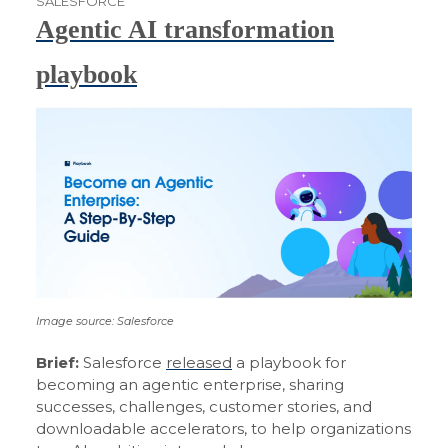
SALESFORCE
Agentic AI transformation
playbook
Image source: Salesforce
Brief:
Salesforce
released
a playbook for
becoming an agentic enterprise, sharing
successes, challenges, customer stories, and
downloadable accelerators, to help organizations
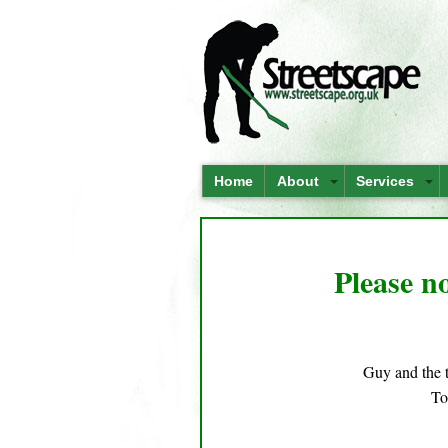
Home
About
Services
Please no
Guy and the 
To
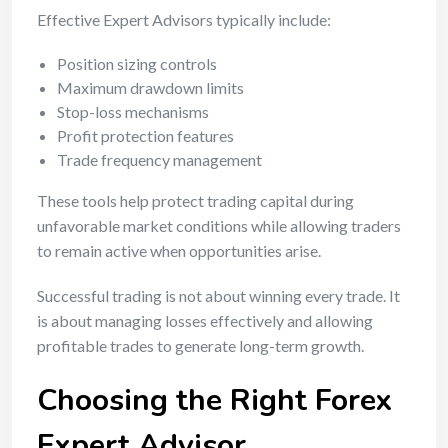
Effective Expert Advisors typically include:
Position sizing controls
Maximum drawdown limits
Stop-loss mechanisms
Profit protection features
Trade frequency management
These tools help protect trading capital during
unfavorable market conditions while allowing traders
to remain active when opportunities arise.
Successful trading is not about winning every trade. It
is about managing losses effectively and allowing
profitable trades to generate long-term growth.
Choosing the Right Forex
Expert Advisor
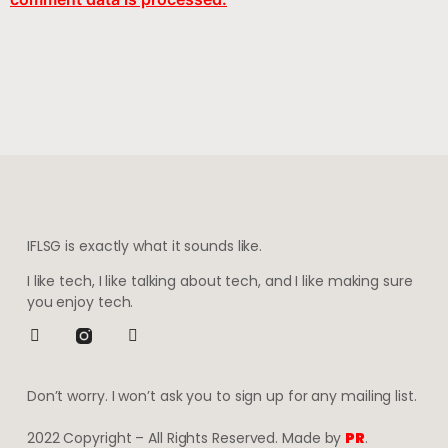
IFLSG is exactly what it sounds like.
I like tech, I like talking about tech, and I like making sure
you enjoy tech.
Don’t worry. I won’t ask you to sign up for any mailing list.
2022 Copyright – All Rights Reserved. Made by
PR
.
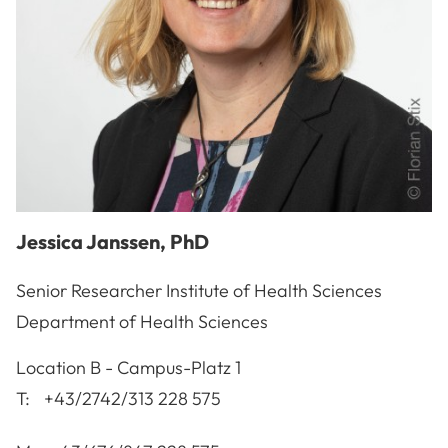
Jessica
Janssen
,
PhD
Senior Researcher Institute of Health Sciences
Department of Health Sciences
A-3100
St. Pölten
Location
B - Campus-Platz 1
T:
+43/2742/313 228 575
■ ■ ■
ASSIGNMENT:
Please output exactly the lines of the data above, from its first line through the line with "Senior Researcher Institute", and nothing else; drop the pictures.

WRITTEN SOLUTION:
SALESFORCE
Agentic AI transformation
playbook
Image source: Salesforce
Brief:
Salesforce
released
a playbook for
becoming an agentic enterprise, sharing
successes, challenges, customer stories, and
downloadable accelerators, to help organizations
Home
About
Services
Please no
Guy and the 
To
Effective Expert Advisors typically include:
Position sizing controls
Maximum drawdown limits
Stop-loss mechanisms
Profit protection features
Trade frequency management
These tools help protect trading capital during
unfavorable market conditions while allowing traders
to remain active when opportunities arise.
Successful trading is not about winning every trade. It
is about managing losses effectively and allowing
profitable trades to generate long-term growth.
Choosing the Right Forex
Expert Advisor
IFLSG is exactly what it sounds like.
I like tech, I like talking about tech, and I like making sure
you enjoy tech.
Don’t worry. I won’t ask you to sign up for any mailing list.
2022 Copyright – All Rights Reserved. Made by
PR
.
Jessica
Janssen
,
PhD
Senior Researcher Institute of Health Sciences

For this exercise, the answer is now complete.